The actors aren’t to blame, even if Isaac, with his Omar Sharif-like brooding presence, is eventually defeated by his multiple scenes of wailing and grief. Mikael’s desperate ride on a night-time transport train, which turns out to be hastening his starving people to their fates, is one of the few sequences whose cinematic vigour a Minghella or Spielberg might have signed off on.

Christian Bale and Charlotte Le Bon in The Promise - Credit: Jose Haro/Open Road Films via AP
Christian Bale and Charlotte Le Bon in The Promise Credit: Jose Haro/Open Road Films via AP

Alongside the up-and-coming Marwan Kenzari, playing the token Turk who isn’t all bad, it’s Bale who lends most grit to this oyster: he musses up the scenery as best he can, making Chris an alcoholic malcontent chafing in his relationship and career.

He’s no Billy Zane in Titanic, but the script doesn’t dare suggest that Mikael and Ana’s happiness hinges somewhat on getting him out of the way. Everyone’s motives are swallowed up by the horrors of the backdrop, and there’s only one scene of genuine animus between the two men, a conflict which could have driven this whole story usefully forward.

Intellectually, it’s all less than nourishing, a sweeping pageant of atrocities which gives no single player an ideologically complex role or asks any difficult questions.

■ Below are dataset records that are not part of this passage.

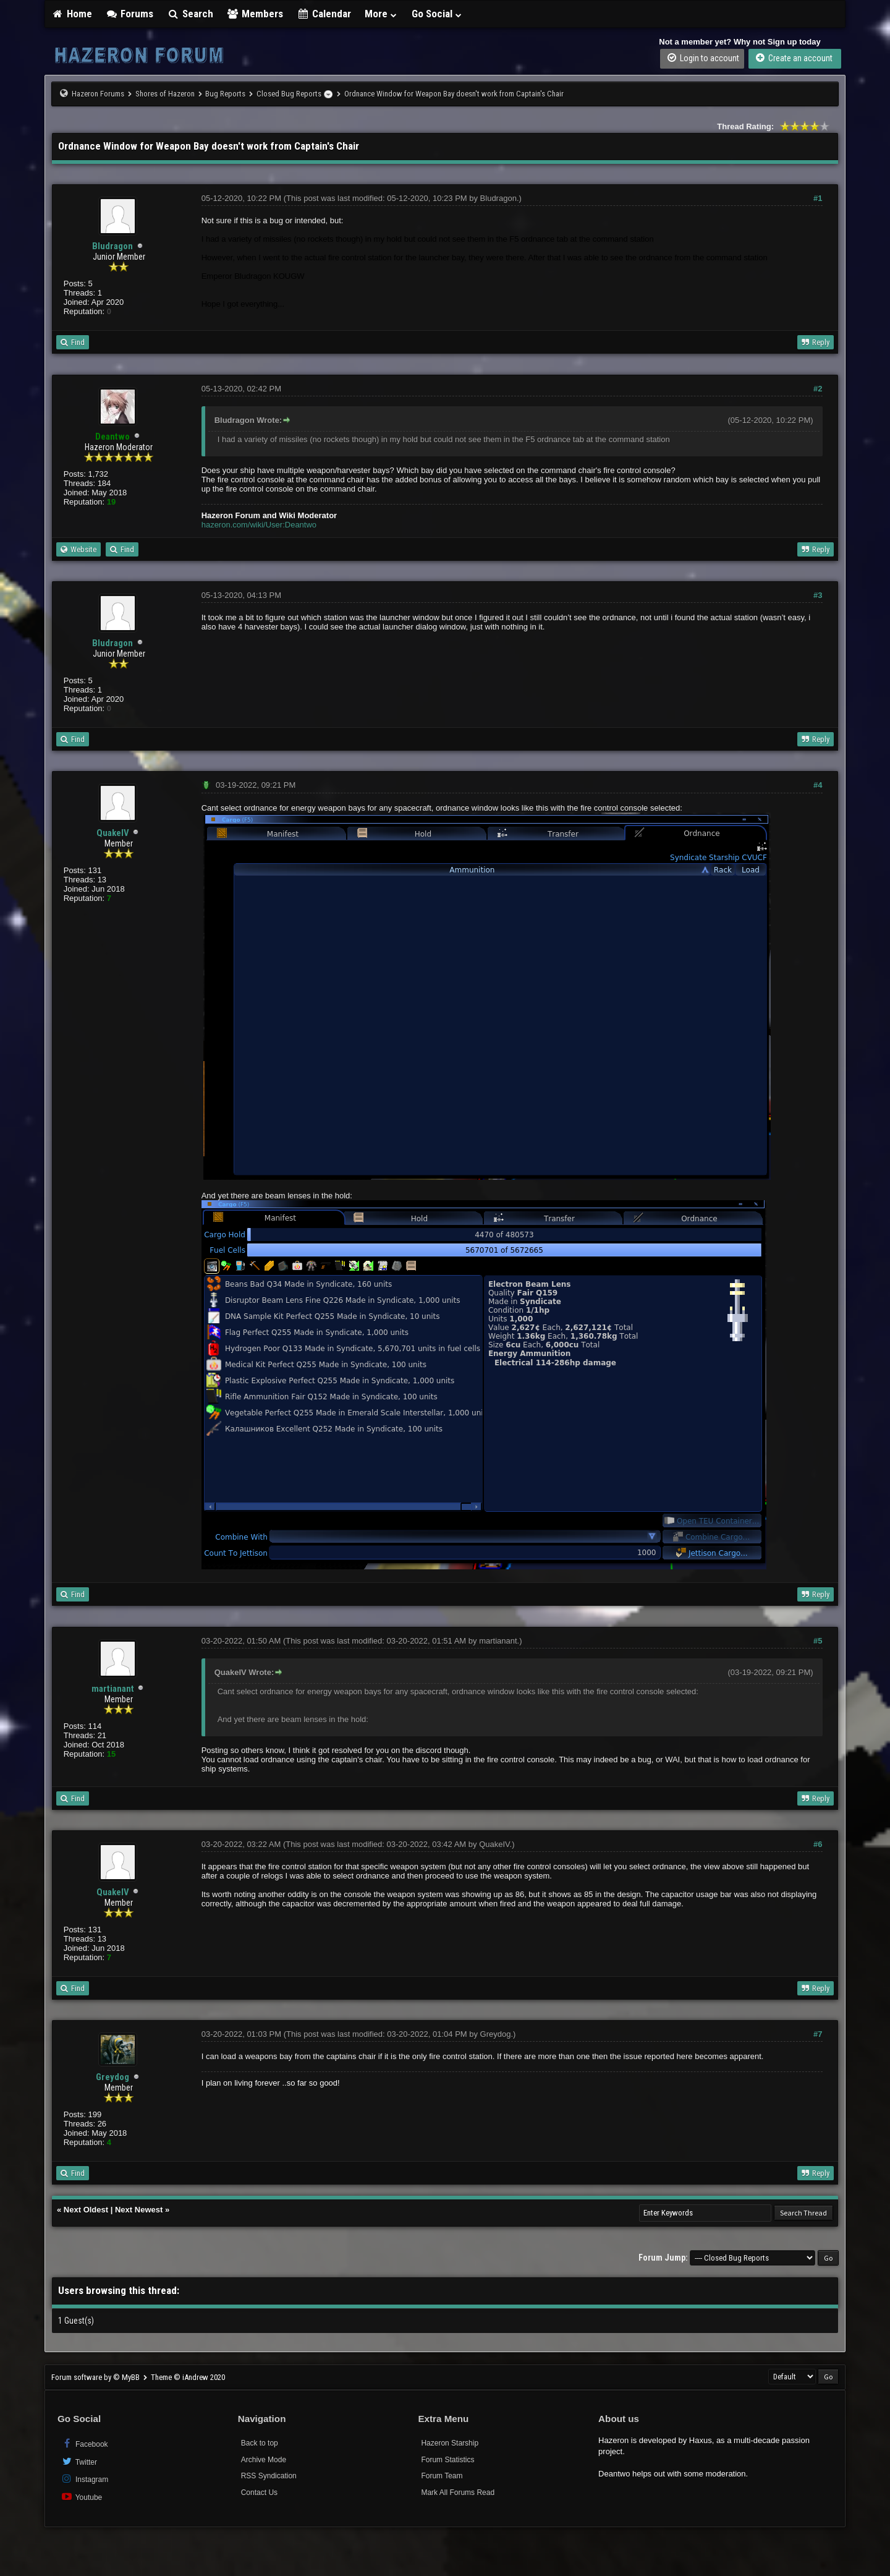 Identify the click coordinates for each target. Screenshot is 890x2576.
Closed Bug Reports (288, 93)
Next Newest (139, 2209)
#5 (817, 1640)
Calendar (324, 13)
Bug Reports (225, 93)
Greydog (112, 2077)
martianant (112, 1688)
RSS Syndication (269, 2476)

The film was the passion project of the late mogul Kirk Kerkorian, an Armenian-American who put the budget together and clearly hoped it would highlight this neglected episode for a mass audience.

As a history lesson, it’s both undisguised and elementary, an illustrated Wikipedia page which said audience can sense is tragically good for them a mile off. Nobly intended as it may all be, it’s a little too lifeless to hit home.